> _REQUIREMENT_: Scan the entries and copy each line where the word "brand" is present.

> _DATA EXCERPTS_:
————
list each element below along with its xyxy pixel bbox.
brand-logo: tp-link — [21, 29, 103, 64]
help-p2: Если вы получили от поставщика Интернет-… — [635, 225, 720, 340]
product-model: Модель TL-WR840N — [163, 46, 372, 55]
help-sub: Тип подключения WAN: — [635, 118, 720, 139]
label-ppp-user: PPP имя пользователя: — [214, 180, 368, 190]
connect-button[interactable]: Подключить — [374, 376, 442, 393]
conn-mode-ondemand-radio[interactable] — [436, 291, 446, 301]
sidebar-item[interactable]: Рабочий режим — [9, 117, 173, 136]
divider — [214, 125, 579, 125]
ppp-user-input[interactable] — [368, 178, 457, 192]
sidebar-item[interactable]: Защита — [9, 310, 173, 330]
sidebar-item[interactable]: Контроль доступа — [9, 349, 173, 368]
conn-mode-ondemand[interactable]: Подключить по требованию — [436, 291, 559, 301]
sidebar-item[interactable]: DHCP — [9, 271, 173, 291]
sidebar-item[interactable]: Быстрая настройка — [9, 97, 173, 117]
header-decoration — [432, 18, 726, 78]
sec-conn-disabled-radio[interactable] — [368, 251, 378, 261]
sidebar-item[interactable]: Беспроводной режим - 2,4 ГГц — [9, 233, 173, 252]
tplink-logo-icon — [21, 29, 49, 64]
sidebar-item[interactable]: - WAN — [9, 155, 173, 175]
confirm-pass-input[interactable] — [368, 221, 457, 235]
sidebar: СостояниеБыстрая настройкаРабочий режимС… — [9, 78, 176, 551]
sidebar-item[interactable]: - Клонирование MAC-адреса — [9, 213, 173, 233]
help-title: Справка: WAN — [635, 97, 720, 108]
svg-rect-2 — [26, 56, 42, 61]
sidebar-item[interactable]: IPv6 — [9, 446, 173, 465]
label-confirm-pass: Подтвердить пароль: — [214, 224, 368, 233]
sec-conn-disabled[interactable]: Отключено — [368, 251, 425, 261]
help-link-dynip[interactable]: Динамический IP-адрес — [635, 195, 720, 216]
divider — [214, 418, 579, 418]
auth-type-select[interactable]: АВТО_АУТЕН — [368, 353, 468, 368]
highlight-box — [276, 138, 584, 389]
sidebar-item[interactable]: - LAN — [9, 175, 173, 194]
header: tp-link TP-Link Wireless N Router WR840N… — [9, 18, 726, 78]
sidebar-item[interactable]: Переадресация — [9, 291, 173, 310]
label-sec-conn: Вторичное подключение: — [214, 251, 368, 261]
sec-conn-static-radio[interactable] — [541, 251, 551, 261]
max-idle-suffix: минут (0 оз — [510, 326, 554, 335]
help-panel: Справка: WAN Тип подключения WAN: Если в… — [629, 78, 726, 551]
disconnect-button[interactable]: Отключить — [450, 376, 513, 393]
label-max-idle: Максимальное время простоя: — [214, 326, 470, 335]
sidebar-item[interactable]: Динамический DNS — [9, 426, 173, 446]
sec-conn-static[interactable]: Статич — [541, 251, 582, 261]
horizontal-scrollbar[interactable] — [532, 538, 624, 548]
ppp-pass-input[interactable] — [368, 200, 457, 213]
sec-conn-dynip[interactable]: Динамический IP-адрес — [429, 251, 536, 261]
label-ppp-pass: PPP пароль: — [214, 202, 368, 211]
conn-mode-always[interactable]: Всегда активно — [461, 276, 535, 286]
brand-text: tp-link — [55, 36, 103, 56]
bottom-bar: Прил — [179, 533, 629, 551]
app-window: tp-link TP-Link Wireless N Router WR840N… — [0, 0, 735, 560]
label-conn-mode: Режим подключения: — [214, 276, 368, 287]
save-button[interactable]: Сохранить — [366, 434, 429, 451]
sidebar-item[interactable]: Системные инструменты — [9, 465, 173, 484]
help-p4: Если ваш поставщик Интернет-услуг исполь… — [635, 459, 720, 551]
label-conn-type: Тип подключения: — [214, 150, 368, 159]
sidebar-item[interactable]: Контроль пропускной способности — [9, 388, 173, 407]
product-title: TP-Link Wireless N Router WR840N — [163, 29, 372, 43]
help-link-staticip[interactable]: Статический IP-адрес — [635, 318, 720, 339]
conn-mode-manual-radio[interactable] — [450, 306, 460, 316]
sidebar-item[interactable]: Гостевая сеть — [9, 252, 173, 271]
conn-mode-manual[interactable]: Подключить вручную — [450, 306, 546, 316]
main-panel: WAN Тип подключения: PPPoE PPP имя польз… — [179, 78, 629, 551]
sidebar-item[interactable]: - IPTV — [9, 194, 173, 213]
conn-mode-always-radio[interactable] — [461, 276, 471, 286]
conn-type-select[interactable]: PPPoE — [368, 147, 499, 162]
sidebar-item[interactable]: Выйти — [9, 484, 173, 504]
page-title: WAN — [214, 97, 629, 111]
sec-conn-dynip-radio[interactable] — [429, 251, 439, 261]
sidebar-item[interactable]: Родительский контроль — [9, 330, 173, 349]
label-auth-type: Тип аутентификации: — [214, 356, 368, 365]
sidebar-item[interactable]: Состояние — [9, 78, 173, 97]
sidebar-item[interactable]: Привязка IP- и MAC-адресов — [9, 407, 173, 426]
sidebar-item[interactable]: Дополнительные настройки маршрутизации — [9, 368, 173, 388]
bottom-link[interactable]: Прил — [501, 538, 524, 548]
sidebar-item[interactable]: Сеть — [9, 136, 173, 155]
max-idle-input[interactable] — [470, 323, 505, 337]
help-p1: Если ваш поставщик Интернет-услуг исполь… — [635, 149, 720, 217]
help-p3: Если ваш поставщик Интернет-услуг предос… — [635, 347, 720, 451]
————
> _SOLUTION FOR THIS EXERCISE_:
brand-logo: tp-link — [21, 29, 103, 64]
brand-text: tp-link — [55, 36, 103, 56]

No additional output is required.